Task requirements:
Please find all lines containing "fonoaudiologia" in the listing below and copy them.

** Provided records follows **

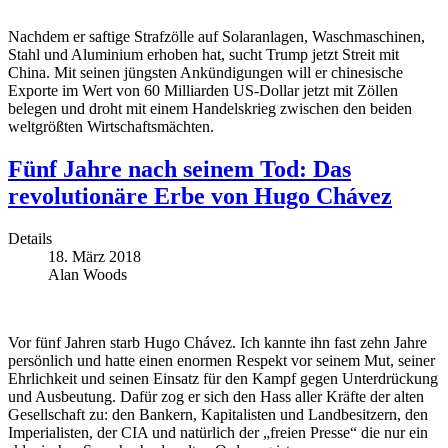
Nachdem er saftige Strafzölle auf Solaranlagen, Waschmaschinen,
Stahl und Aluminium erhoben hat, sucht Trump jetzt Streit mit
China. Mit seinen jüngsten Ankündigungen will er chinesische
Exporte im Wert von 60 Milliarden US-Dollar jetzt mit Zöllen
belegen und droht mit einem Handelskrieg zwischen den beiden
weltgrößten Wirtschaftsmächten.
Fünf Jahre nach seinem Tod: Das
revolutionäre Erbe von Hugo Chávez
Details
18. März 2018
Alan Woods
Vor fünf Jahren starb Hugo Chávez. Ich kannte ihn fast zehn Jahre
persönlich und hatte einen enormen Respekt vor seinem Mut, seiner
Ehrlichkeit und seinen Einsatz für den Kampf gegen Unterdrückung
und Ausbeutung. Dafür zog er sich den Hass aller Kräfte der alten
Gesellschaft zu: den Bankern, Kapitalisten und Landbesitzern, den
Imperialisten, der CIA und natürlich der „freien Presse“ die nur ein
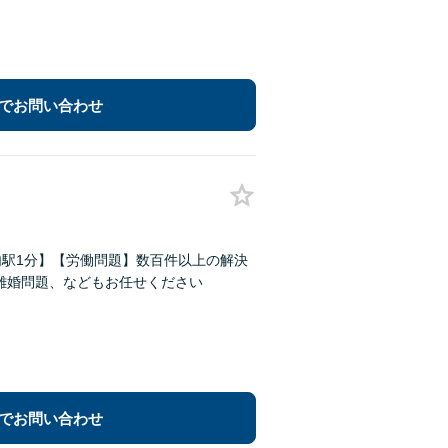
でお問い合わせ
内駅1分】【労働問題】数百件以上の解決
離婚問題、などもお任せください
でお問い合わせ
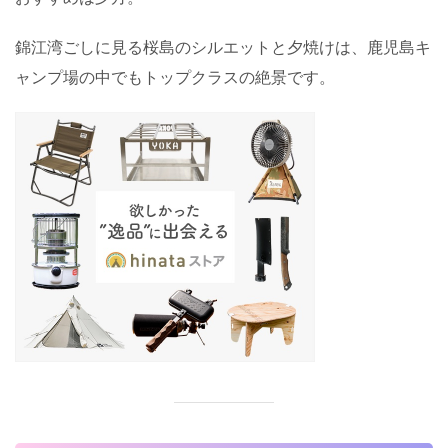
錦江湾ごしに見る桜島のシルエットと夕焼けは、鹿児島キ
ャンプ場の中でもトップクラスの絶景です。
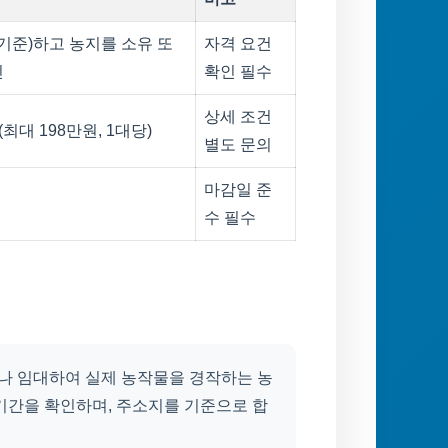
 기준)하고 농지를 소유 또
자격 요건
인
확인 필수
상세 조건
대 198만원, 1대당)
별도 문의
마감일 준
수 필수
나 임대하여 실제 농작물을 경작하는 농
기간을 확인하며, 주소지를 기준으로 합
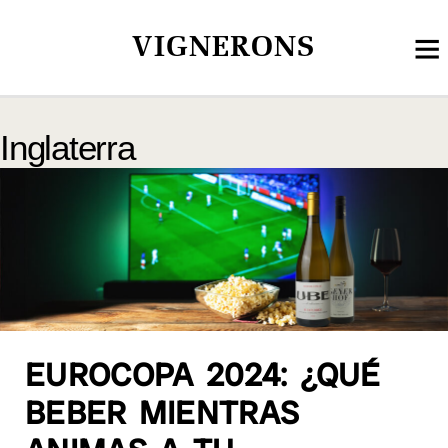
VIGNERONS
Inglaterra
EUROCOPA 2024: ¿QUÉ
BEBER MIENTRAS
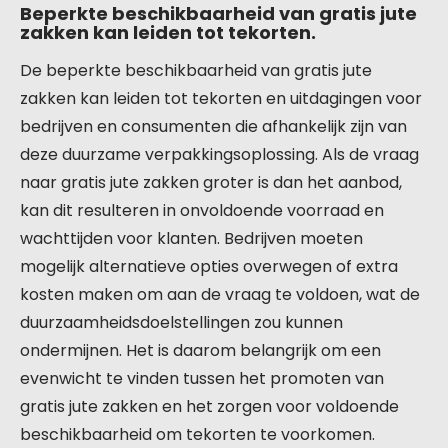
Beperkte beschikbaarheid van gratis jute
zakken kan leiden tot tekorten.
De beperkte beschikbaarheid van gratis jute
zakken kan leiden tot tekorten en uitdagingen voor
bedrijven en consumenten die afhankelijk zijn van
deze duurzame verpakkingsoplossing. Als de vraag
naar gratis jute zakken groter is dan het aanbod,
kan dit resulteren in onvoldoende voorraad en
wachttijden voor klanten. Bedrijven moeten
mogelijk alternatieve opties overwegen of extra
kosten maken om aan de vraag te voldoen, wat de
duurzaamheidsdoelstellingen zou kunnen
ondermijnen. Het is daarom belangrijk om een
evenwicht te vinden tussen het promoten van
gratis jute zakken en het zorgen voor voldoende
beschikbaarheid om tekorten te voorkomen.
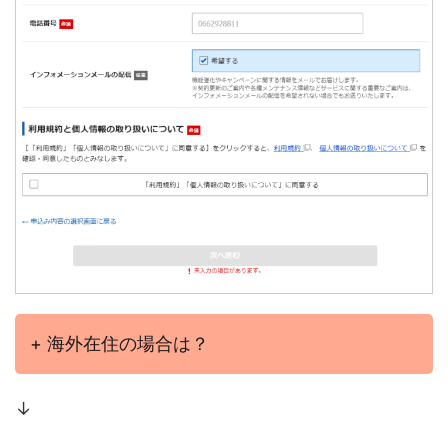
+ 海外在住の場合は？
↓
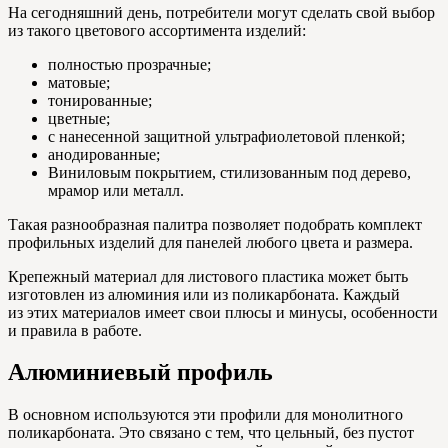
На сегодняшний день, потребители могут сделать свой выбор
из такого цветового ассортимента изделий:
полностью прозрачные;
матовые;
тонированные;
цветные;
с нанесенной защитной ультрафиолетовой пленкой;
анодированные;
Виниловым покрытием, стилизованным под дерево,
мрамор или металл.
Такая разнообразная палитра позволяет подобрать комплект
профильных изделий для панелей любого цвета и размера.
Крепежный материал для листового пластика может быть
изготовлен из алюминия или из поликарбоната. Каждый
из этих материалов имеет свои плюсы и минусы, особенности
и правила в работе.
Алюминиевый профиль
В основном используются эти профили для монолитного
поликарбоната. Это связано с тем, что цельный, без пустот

** End of Provided records **
** Provided records follows **

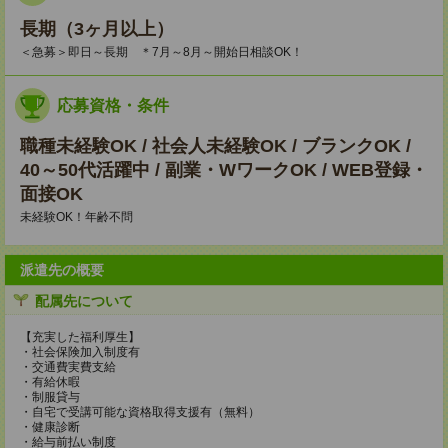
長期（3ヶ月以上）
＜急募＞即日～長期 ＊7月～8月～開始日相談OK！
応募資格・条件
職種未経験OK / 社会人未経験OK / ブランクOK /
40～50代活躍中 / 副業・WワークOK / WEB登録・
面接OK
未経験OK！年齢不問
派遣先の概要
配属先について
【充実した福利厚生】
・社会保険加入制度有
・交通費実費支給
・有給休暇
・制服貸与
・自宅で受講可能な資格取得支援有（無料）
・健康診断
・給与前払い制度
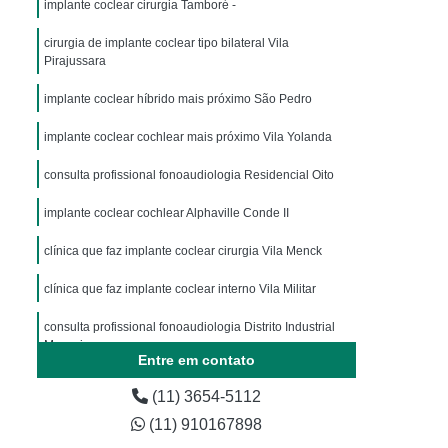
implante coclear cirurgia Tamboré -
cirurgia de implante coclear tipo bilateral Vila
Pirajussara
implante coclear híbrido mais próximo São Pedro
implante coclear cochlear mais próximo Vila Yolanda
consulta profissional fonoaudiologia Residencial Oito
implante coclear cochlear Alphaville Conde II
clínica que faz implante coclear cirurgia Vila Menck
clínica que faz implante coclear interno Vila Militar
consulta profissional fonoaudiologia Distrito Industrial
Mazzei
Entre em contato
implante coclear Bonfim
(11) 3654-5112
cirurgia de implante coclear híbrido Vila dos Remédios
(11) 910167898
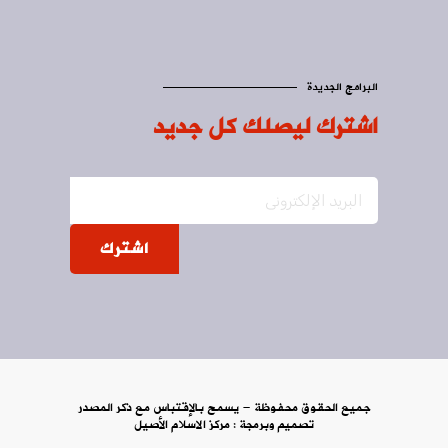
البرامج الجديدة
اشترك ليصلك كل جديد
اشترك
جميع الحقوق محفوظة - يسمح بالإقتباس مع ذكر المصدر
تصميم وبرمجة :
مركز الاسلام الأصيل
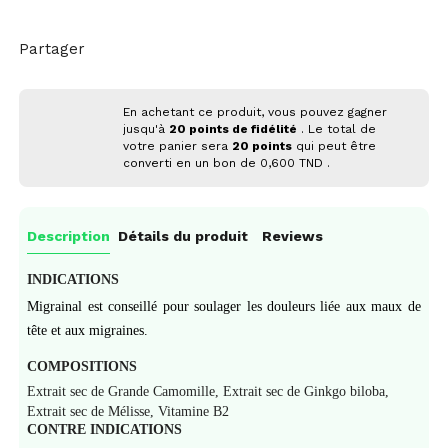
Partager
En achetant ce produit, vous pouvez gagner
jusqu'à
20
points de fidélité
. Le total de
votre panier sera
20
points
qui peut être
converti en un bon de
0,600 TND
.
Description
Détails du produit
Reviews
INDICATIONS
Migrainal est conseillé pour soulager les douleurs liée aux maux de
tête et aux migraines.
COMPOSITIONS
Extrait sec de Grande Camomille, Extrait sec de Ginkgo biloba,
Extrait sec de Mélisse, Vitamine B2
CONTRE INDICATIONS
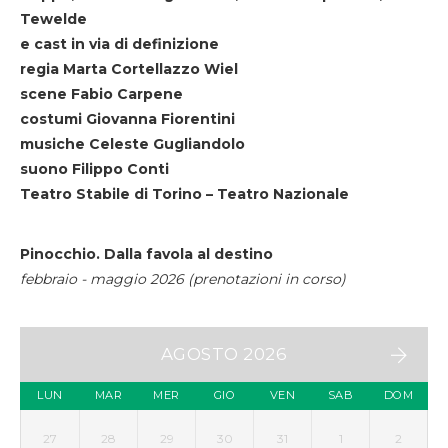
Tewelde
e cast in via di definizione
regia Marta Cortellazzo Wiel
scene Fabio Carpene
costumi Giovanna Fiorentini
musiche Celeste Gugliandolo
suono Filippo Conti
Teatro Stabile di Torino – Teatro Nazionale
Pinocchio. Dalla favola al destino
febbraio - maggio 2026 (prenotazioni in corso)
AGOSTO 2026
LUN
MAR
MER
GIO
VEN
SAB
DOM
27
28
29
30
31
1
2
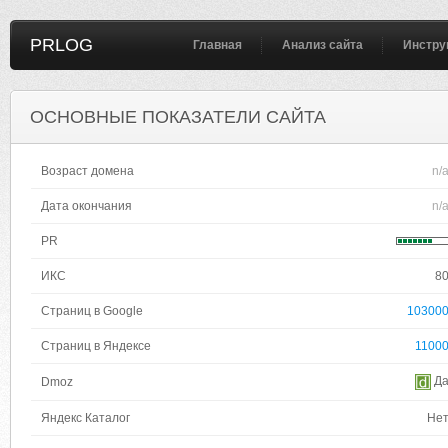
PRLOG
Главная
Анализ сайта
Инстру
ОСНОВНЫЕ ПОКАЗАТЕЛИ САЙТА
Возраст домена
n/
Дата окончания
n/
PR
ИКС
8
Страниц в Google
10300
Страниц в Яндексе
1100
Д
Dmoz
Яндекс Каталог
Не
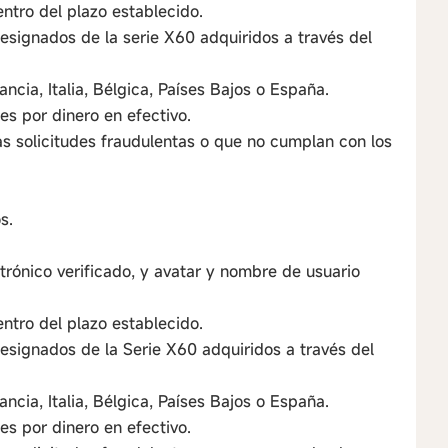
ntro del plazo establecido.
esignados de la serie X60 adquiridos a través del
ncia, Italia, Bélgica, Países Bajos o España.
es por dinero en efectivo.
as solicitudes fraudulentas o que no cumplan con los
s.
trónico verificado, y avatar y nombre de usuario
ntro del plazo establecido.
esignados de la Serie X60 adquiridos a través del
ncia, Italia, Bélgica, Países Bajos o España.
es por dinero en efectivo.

** End of Provided records **
** Provided records follows **

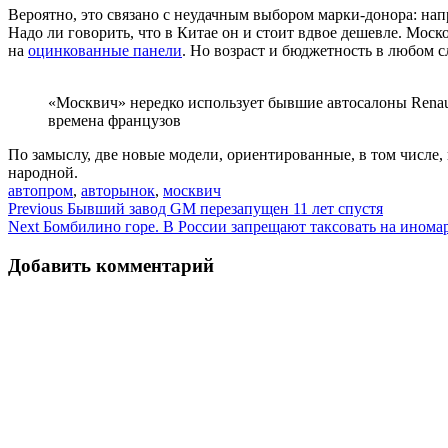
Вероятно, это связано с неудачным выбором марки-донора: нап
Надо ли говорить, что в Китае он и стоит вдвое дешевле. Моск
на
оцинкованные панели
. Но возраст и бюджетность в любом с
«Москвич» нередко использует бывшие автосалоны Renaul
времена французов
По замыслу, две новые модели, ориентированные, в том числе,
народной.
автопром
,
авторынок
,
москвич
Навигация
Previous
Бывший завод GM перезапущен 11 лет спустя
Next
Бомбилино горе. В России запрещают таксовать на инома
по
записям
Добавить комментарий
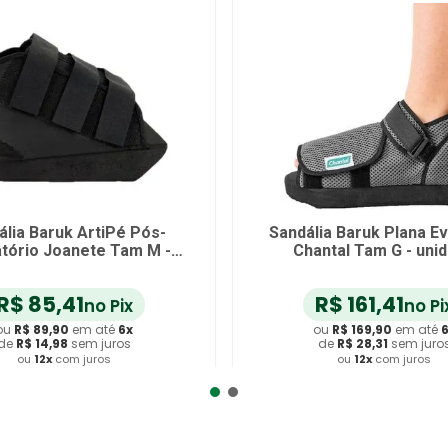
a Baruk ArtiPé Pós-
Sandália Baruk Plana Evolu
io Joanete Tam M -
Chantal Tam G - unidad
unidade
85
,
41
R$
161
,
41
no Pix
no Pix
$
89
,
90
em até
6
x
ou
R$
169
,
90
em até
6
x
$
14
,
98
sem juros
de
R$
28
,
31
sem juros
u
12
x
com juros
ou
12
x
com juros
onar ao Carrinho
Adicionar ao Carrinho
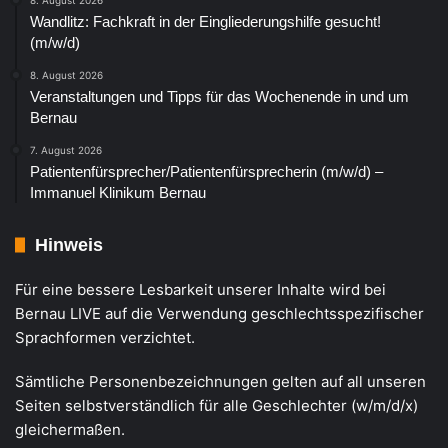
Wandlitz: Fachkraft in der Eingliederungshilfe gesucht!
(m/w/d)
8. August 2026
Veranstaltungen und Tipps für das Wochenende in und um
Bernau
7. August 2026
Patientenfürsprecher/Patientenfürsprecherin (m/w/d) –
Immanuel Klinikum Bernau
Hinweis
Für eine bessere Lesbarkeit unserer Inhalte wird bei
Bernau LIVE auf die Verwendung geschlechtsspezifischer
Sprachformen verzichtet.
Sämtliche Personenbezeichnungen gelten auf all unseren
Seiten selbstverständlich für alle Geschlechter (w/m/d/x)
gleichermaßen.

** End of Provided records **

Final answer:
consulta profissional fonoaudiologia Residencial Oito
consulta profissional fonoaudiologia Distrito Industrial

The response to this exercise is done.